Single Port RAM (128×8) — Design & Testbench in Verilog

💿 Introduction & Theory

A Single Port RAM has exactly one address bus, one data input bus, and one data output bus. Read and write operations share the same address port — only one can occur per clock cycle. A write-enable signal selects between reading (we=0) and writing (we=1). The 128×8 configuration means 128 memory locations, each 8 bits wide, for a total of 1024 bits (128 bytes).

💿

128 × 8

128 addressable locations (7-bit address, 0x00–0x7F), each storing 8 bits. Total: 1024 bits = 128 bytes.

✏

Write Enable

When we=1 at a clock edge, data_in is written to the location addressed by addr. When we=0, the location is read.

🕐

Read Modes

Sync read: data appears one cycle after the read address. Async read: data changes immediately with the address (combinational).

🛠

FPGA Mapping

Synthesis tools infer BRAM (Block RAM) or distributed RAM from these patterns. Sync read maps to BRAM; async read maps to distributed LUT RAM.

Memory Organisation

0x7F (127)

mem[127][7:0]

Highest address

0x7E (126)

mem[126][7:0]

⋮

⋮ (124 locations)

0x01 (1)

mem[1][7:0]

0x00 (0)

mem[0][7:0]

Lowest address

📋 Port Description & Function Table

Port	Dir	Width	Description
clk	in	1	Clock — active rising edge for write (and sync read)
we	in	1	Write enable: 1=write, 0=read
addr	in	7	Address [6:0] — selects one of 128 locations (0x00–0x7F)
data_in	in	8	Write data [7:0] — captured when we=1 at clock edge
data_out	out	8	Read data [7:0] — registered (sync) or combinational (async)

Function Table

clk edge	we	addr	data_in	Operation	data_out
↑	1	A	D	Write: mem[A] <= D	varies by mode
↑	0	A	x	Read (sync): data_out <= mem[A]	mem[A] (next cycle)
—	0	A	x	Read (async): data_out = mem[A]	mem[A] (immediate)
—	x	x	x	No clock edge	Holds previous value (sync)

🔌 Block Diagram

Fig 1 — Single-port RAM 128×8: shared address bus, write path and read path

⚫ Implementation 1 — Synchronous Write / Synchronous Read (Write-First)

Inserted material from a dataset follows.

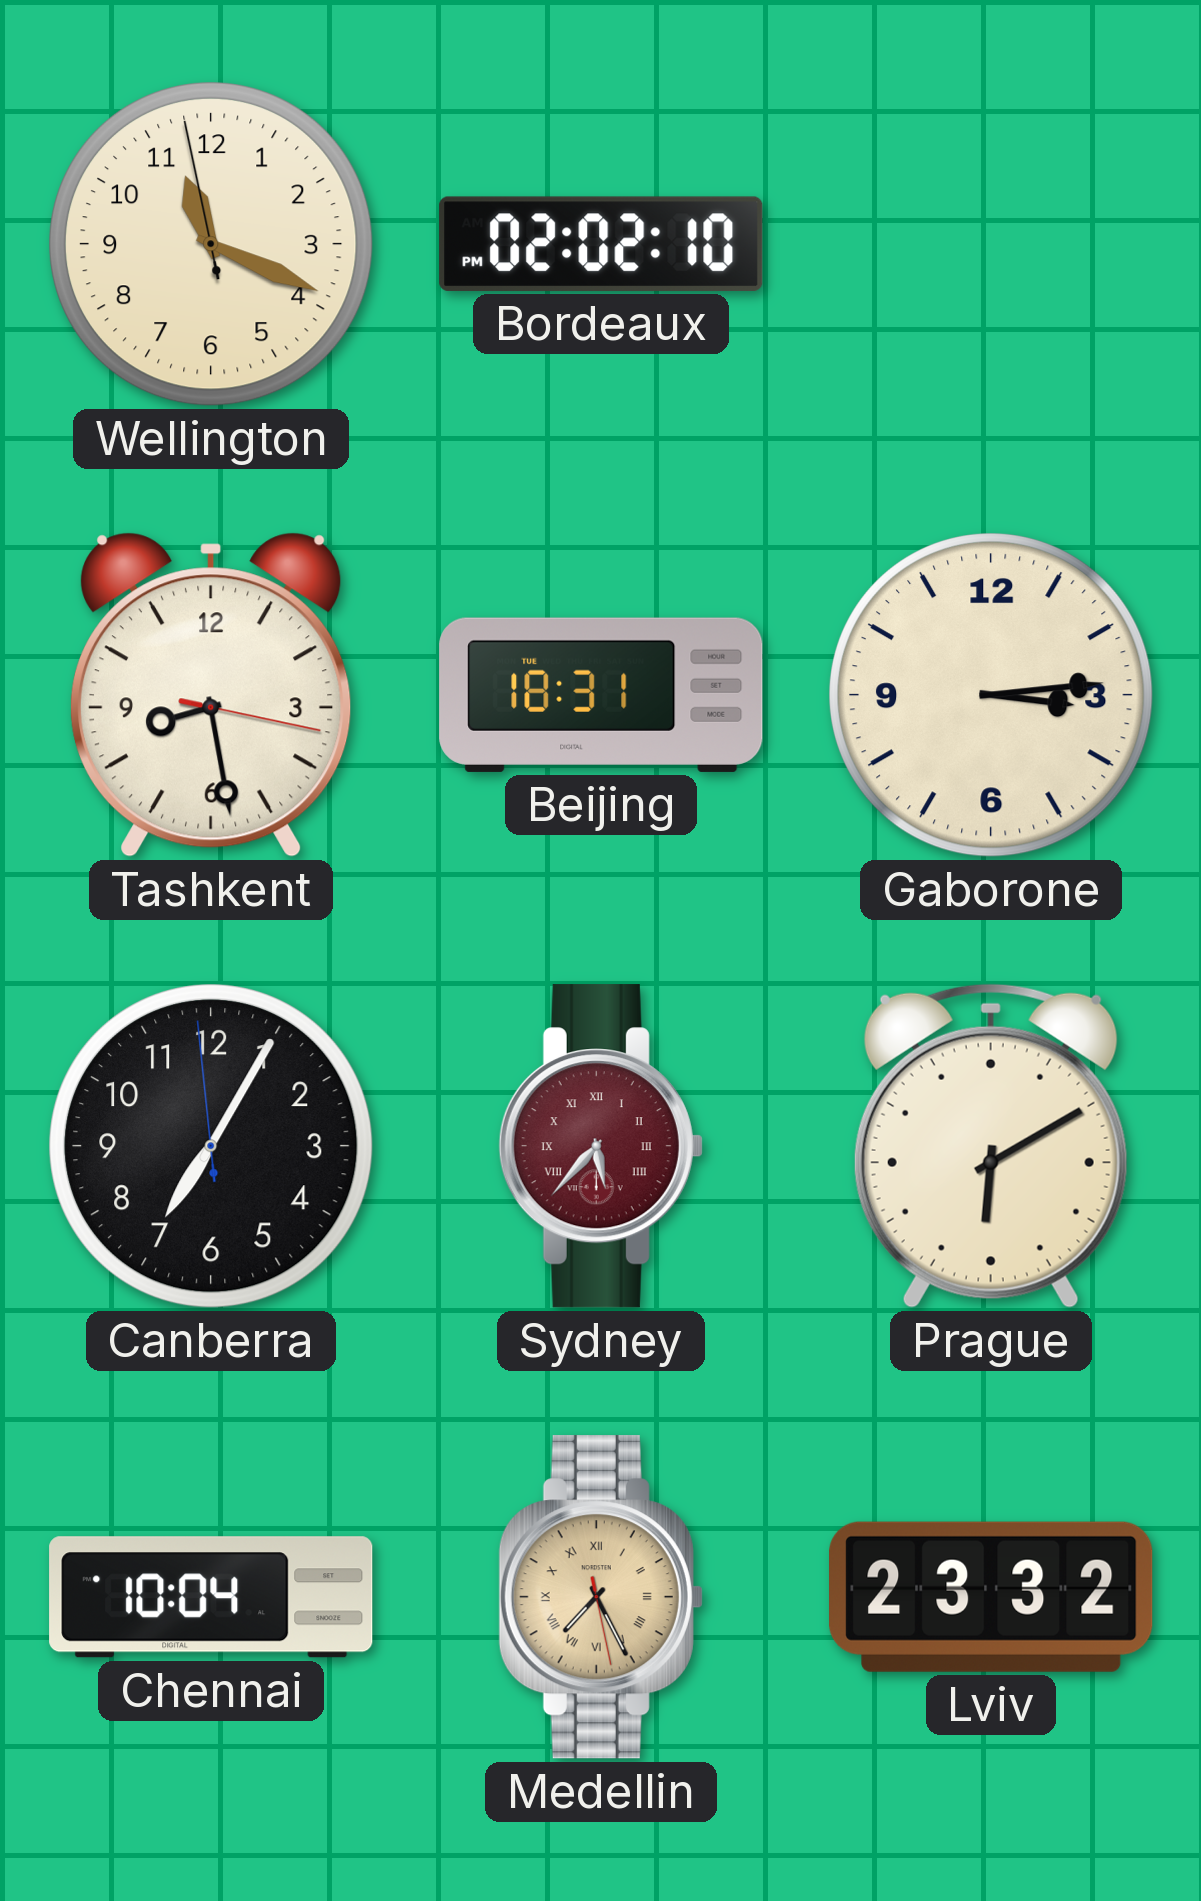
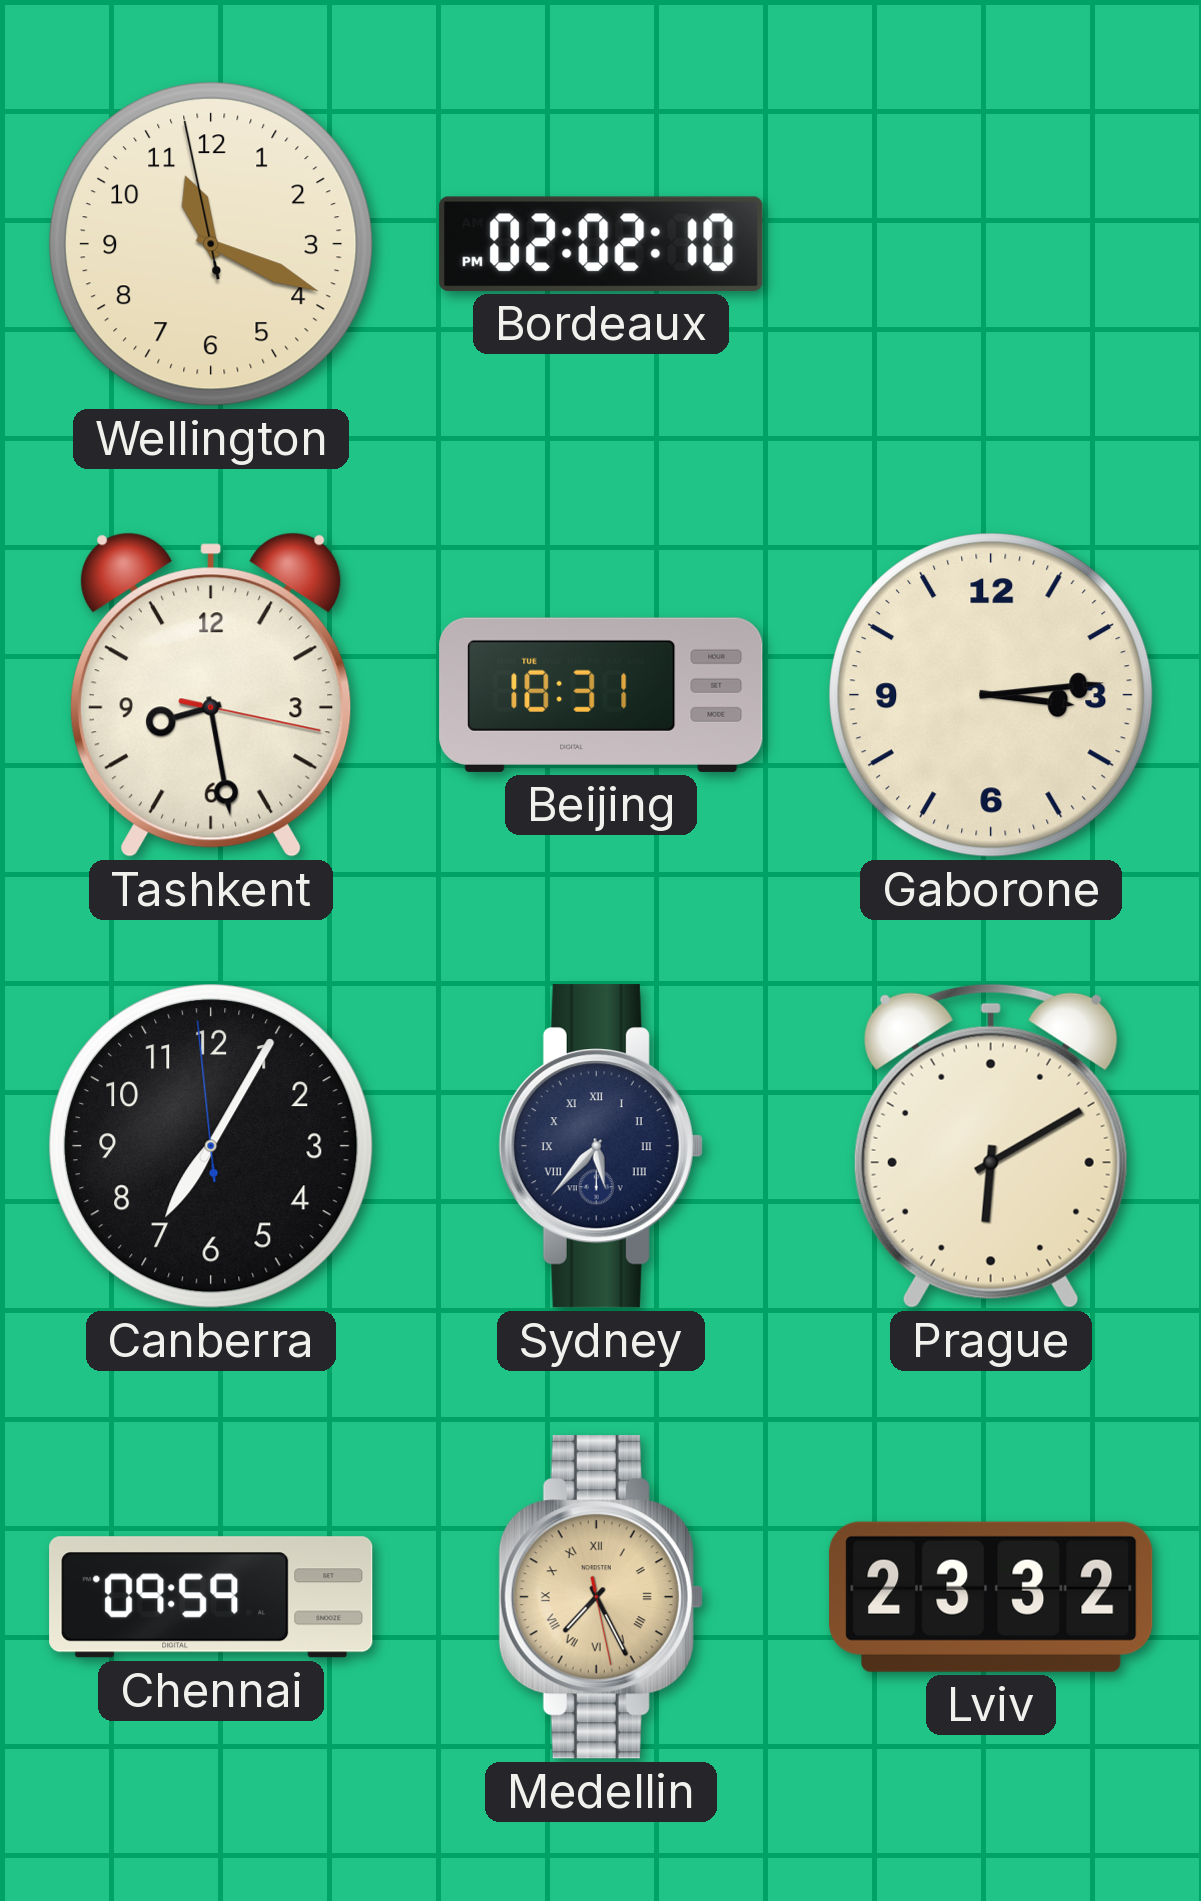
Sydney dial: burgundy -> navy
Chennai: 10:04 -> 09:59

Both write and read are registered on the rising clock edge. When a write occurs (we=1), if the read address equals the write address, data_out immediately reflects the newly written value on the same cycle — this is the write-first (or read-new-data) behaviour. This is the most common FPGA BRAM configuration.

sp_ram_sync

128×8 · Sync write · Sync read · Write-first · FPGA BRAM-compatible

Sync / Write-First

// ============================================================
// Module   : sp_ram_sync
// Config   : 128 locations x 8 bits (128 bytes)
// Write    : Synchronous (rising edge, we=1)
// Read     : Synchronous (rising edge, we=0)
// Behaviour: Write-first -- on simultaneous write+read to same
//            address, data_out = data_in (new data wins)
// FPGA     : Maps to Block RAM (BRAM) on Xilinx/Intel/Lattice
// ============================================================
`timescale 1ns/1ps
`default_nettype none

module sp_ram_sync #(
  parameter DEPTH = 128,                    // number of locations
  parameter WIDTH = 8,                     // bits per location
  parameter ADDR_W = $clog2(DEPTH)         // 7 for DEPTH=128
) (
  input                  clk,
  input                  we,             // write enable
  input  [ADDR_W-1:0]  addr,           // 7-bit address
  input  [WIDTH-1:0]   data_in,
  output reg [WIDTH-1:0] data_out
);

  // Memory array: DEPTH locations, each WIDTH bits wide
  reg [WIDTH-1:0] mem [0:DEPTH-1];

  always @(posedge clk) begin
    if (we) begin
      mem[addr] <= data_in;    // synchronous write
      data_out  <= data_in;    // write-first: output reflects new data
    end else begin
      data_out <= mem[addr];   // synchronous read
    end
  end

endmodule
`default_nettype wire

Write-first vs write-then-read timing: In write-first mode, when we=1, data_out is assigned data_in directly (bypassing the memory array). The memory array is also updated. This means a read immediately after a write to the same address does not need to wait for the memory array to settle — it reads the bypass path. On Xilinx 7-series and UltraScale FPGAs, this corresponds to the READ_FIRST = false mode of RAMB18/RAMB36.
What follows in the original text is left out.